> **How to complete this task**
Please output all the entries word for word, without the pictures.

Bounding box prediction data:

----------

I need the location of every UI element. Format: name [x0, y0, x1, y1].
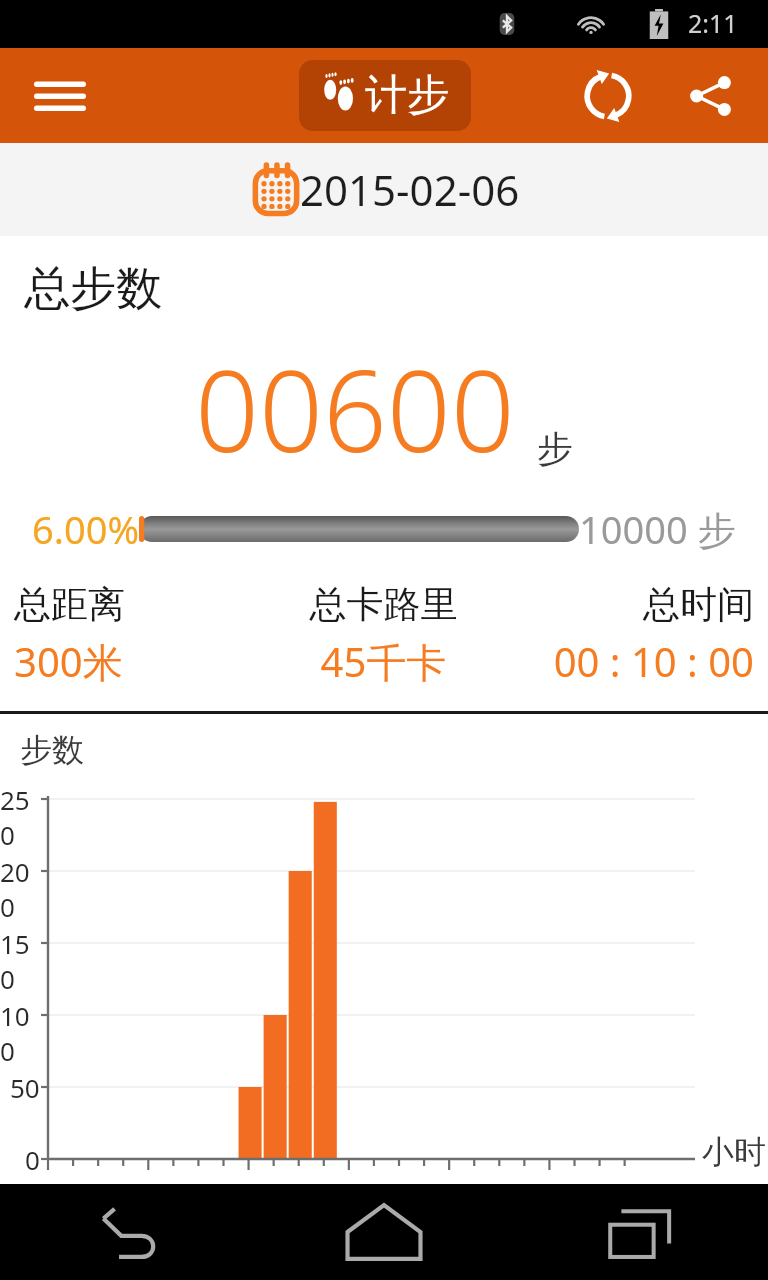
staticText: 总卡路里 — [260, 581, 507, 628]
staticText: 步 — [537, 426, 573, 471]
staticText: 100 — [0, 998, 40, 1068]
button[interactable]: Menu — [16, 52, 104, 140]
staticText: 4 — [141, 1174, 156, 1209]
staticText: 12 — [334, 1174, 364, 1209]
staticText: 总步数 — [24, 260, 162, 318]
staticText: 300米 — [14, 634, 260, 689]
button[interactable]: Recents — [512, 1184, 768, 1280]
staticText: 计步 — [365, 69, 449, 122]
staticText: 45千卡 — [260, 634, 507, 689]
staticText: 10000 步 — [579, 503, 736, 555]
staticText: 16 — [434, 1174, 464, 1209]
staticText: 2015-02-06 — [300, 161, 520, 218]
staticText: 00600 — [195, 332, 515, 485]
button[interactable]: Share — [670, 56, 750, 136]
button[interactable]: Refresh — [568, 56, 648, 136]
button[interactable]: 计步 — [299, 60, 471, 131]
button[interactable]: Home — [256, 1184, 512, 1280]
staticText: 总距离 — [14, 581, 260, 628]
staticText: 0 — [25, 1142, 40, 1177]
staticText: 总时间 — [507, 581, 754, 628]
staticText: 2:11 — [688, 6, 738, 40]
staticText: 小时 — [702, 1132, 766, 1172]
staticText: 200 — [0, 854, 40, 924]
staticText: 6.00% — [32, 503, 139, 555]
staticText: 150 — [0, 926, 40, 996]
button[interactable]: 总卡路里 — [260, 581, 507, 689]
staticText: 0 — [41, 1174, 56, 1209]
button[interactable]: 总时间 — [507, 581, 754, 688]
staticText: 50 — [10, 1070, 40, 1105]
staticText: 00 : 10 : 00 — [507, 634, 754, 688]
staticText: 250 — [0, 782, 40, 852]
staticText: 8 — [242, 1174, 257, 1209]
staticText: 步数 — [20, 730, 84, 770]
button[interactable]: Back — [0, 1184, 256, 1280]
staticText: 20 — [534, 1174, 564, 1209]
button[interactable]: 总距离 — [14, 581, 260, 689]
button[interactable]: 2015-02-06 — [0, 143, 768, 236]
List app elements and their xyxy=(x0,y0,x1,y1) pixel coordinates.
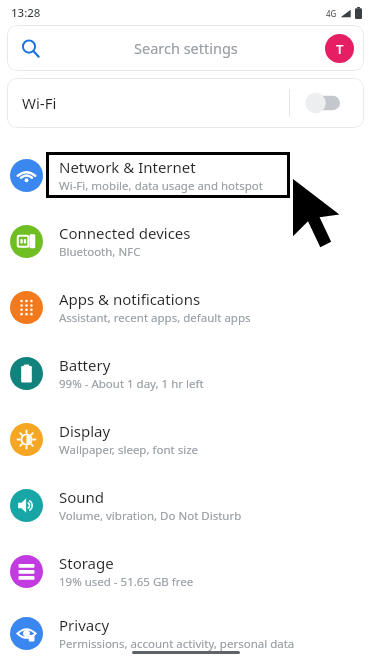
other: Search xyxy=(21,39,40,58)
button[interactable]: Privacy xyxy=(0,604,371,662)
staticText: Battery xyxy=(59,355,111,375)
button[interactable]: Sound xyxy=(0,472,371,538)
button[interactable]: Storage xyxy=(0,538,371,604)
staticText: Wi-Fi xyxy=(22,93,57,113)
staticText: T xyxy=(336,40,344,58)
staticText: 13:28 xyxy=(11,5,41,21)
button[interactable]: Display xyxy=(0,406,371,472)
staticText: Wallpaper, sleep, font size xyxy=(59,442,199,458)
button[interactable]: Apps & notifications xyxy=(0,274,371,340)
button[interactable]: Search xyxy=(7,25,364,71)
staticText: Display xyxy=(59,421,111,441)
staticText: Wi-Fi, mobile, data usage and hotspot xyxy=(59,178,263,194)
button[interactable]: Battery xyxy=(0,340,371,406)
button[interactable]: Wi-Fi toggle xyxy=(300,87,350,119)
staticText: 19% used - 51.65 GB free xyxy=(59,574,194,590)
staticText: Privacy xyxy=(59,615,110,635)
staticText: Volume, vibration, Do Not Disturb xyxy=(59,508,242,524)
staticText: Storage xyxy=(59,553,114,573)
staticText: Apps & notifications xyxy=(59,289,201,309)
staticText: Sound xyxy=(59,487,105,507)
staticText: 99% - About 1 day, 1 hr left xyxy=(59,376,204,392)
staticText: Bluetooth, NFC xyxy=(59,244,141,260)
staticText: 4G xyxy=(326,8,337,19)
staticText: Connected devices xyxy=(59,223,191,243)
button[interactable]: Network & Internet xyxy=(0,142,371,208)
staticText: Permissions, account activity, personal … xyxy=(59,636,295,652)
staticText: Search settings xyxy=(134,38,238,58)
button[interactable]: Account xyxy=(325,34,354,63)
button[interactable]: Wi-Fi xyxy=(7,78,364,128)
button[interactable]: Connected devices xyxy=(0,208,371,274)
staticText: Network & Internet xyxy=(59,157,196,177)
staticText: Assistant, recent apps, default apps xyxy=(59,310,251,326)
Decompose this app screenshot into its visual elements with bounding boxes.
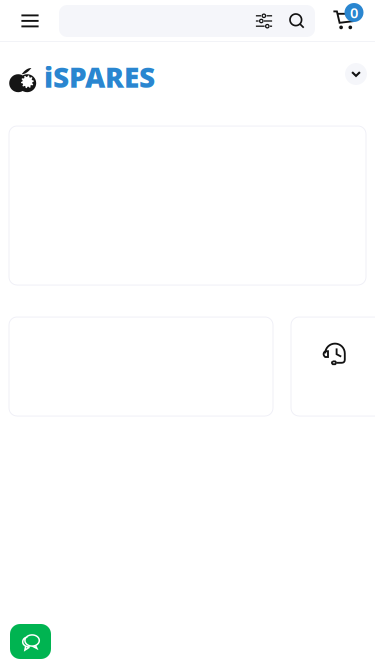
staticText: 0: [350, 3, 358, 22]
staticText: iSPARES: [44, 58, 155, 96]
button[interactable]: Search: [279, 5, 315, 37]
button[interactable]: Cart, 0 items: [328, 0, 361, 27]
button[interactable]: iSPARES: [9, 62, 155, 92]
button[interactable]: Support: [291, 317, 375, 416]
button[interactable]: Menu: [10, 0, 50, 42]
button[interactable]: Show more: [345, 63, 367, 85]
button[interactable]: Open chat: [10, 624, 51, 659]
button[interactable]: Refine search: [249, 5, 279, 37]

----------

> **Problem solution**
I need the location of every UI element. Format: name [x0, y0, x1, y1].
staticText: 总卡路里 — [260, 581, 507, 628]
staticText: 步 — [537, 426, 573, 471]
staticText: 100 — [0, 998, 40, 1068]
button[interactable]: Menu — [16, 52, 104, 140]
staticText: 4 — [141, 1174, 156, 1209]
staticText: 12 — [334, 1174, 364, 1209]
staticText: 总步数 — [24, 260, 162, 318]
staticText: 300米 — [14, 634, 260, 689]
button[interactable]: Recents — [512, 1184, 768, 1280]
staticText: 计步 — [365, 69, 449, 122]
staticText: 45千卡 — [260, 634, 507, 689]
staticText: 10000 步 — [579, 503, 736, 555]
staticText: 16 — [434, 1174, 464, 1209]
staticText: 2015-02-06 — [300, 161, 520, 218]
staticText: 00600 — [195, 332, 515, 485]
button[interactable]: Share — [670, 56, 750, 136]
button[interactable]: Refresh — [568, 56, 648, 136]
button[interactable]: 计步 — [299, 60, 471, 131]
button[interactable]: Home — [256, 1184, 512, 1280]
staticText: 总距离 — [14, 581, 260, 628]
staticText: 0 — [25, 1142, 40, 1177]
staticText: 总时间 — [507, 581, 754, 628]
staticText: 2:11 — [688, 6, 738, 40]
staticText: 小时 — [702, 1132, 766, 1172]
staticText: 200 — [0, 854, 40, 924]
staticText: 6.00% — [32, 503, 139, 555]
staticText: 150 — [0, 926, 40, 996]
button[interactable]: 总卡路里 — [260, 581, 507, 689]
staticText: 0 — [41, 1174, 56, 1209]
button[interactable]: 总时间 — [507, 581, 754, 688]
staticText: 50 — [10, 1070, 40, 1105]
staticText: 00 : 10 : 00 — [507, 634, 754, 688]
staticText: 250 — [0, 782, 40, 852]
staticText: 8 — [242, 1174, 257, 1209]
staticText: 步数 — [20, 730, 84, 770]
button[interactable]: Back — [0, 1184, 256, 1280]
staticText: 20 — [534, 1174, 564, 1209]
button[interactable]: 总距离 — [14, 581, 260, 689]
button[interactable]: 2015-02-06 — [0, 143, 768, 236]
List app elements and their xyxy=(x0,y0,x1,y1) pixel coordinates.
other: Search xyxy=(21,39,40,58)
button[interactable]: Privacy xyxy=(0,604,371,662)
staticText: Battery xyxy=(59,355,111,375)
button[interactable]: Sound xyxy=(0,472,371,538)
button[interactable]: Storage xyxy=(0,538,371,604)
staticText: Wi-Fi xyxy=(22,93,57,113)
staticText: T xyxy=(336,40,344,58)
staticText: 13:28 xyxy=(11,5,41,21)
button[interactable]: Display xyxy=(0,406,371,472)
staticText: Wallpaper, sleep, font size xyxy=(59,442,199,458)
button[interactable]: Apps & notifications xyxy=(0,274,371,340)
button[interactable]: Search xyxy=(7,25,364,71)
staticText: Display xyxy=(59,421,111,441)
staticText: Wi-Fi, mobile, data usage and hotspot xyxy=(59,178,263,194)
button[interactable]: Battery xyxy=(0,340,371,406)
button[interactable]: Wi-Fi toggle xyxy=(300,87,350,119)
staticText: 19% used - 51.65 GB free xyxy=(59,574,194,590)
staticText: Privacy xyxy=(59,615,110,635)
staticText: Volume, vibration, Do Not Disturb xyxy=(59,508,242,524)
staticText: Storage xyxy=(59,553,114,573)
staticText: Apps & notifications xyxy=(59,289,201,309)
staticText: Sound xyxy=(59,487,105,507)
staticText: 99% - About 1 day, 1 hr left xyxy=(59,376,204,392)
staticText: Bluetooth, NFC xyxy=(59,244,141,260)
staticText: 4G xyxy=(326,8,337,19)
staticText: Connected devices xyxy=(59,223,191,243)
button[interactable]: Network & Internet xyxy=(0,142,371,208)
staticText: Permissions, account activity, personal … xyxy=(59,636,295,652)
staticText: Search settings xyxy=(134,38,238,58)
button[interactable]: Account xyxy=(325,34,354,63)
button[interactable]: Wi-Fi xyxy=(7,78,364,128)
button[interactable]: Connected devices xyxy=(0,208,371,274)
staticText: Network & Internet xyxy=(59,157,196,177)
staticText: Assistant, recent apps, default apps xyxy=(59,310,251,326)
Decompose this app screenshot into its visual elements with bounding boxes.
staticText: 0: [350, 3, 358, 22]
staticText: iSPARES: [44, 58, 155, 96]
button[interactable]: Search: [279, 5, 315, 37]
button[interactable]: Cart, 0 items: [328, 0, 361, 27]
button[interactable]: iSPARES: [9, 62, 155, 92]
button[interactable]: Support: [291, 317, 375, 416]
button[interactable]: Menu: [10, 0, 50, 42]
button[interactable]: Show more: [345, 63, 367, 85]
button[interactable]: Open chat: [10, 624, 51, 659]
button[interactable]: Refine search: [249, 5, 279, 37]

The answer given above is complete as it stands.